* _ASSIGNMENT_
Check each line of the data for "کافه", and copy the ones that have it.
[[ INPUT DATA open ]]
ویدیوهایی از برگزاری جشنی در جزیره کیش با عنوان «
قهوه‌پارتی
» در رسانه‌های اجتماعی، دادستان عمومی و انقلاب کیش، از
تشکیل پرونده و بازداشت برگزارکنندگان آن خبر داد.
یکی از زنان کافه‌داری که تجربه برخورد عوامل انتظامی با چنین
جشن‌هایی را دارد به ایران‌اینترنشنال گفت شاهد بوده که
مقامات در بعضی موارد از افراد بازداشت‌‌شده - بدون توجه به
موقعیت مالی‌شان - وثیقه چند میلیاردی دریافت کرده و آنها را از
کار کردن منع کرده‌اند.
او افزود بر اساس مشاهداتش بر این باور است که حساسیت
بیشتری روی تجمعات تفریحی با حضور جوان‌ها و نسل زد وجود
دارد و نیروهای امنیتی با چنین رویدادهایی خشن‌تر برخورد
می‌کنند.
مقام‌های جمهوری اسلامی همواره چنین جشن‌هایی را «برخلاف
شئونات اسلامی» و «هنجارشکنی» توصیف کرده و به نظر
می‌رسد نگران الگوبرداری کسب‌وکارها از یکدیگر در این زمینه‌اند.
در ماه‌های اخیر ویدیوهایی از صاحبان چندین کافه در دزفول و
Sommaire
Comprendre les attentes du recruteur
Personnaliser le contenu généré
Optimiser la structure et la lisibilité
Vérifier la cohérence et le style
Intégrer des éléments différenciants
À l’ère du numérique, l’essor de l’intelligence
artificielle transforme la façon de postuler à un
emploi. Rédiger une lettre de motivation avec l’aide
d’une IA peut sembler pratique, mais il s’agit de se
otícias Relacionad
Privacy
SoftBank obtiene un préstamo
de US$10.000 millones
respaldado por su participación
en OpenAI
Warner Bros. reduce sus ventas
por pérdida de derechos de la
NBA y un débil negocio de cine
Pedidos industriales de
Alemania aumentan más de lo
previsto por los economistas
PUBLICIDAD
[[ INPUT DATA closed ]]
[[ INPUT DATA open ]]
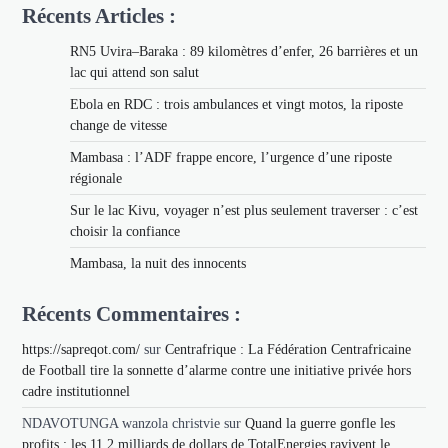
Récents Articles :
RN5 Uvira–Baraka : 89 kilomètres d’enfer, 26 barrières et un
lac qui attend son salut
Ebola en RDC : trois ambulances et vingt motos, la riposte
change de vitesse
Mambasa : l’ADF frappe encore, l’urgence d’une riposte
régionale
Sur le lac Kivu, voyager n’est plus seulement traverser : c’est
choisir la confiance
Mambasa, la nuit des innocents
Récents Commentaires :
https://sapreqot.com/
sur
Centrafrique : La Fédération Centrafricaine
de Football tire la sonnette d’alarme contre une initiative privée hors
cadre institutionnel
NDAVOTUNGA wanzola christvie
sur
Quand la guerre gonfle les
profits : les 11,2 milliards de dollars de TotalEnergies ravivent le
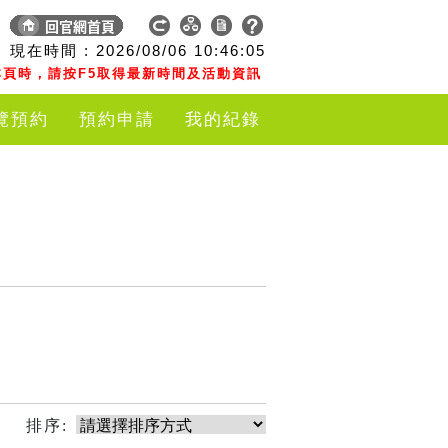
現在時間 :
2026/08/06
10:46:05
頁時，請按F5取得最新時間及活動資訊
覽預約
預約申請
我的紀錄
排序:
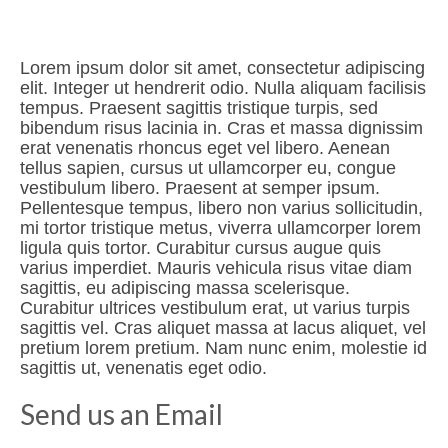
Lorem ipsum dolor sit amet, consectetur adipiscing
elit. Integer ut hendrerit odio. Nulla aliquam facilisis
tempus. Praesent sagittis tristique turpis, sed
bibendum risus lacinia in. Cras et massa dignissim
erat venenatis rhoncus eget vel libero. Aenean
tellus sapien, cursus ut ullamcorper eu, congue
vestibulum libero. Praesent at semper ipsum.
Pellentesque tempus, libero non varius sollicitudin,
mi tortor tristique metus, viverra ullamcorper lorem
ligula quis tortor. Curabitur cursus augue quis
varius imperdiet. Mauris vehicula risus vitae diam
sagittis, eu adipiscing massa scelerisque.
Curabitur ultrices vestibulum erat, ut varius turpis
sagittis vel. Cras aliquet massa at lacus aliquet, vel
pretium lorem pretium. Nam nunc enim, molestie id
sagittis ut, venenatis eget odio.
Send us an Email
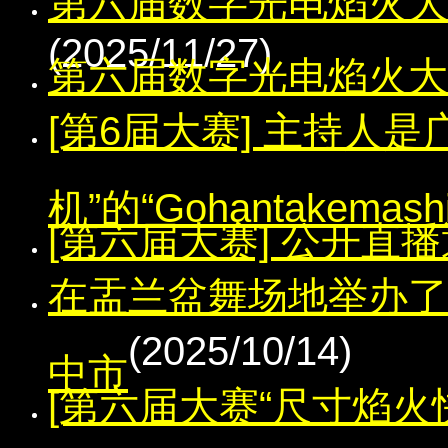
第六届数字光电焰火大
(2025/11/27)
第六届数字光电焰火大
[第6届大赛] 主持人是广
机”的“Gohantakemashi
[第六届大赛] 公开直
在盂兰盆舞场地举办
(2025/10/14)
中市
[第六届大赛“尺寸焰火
[[ INPUT DATA closed ]]
* _SOLUTION_
یکی از زنان کافه‌داری که تجربه برخورد عوامل انتظامی با چنین
در ماه‌های اخیر ویدیوهایی از صاحبان چندین کافه در دزفول و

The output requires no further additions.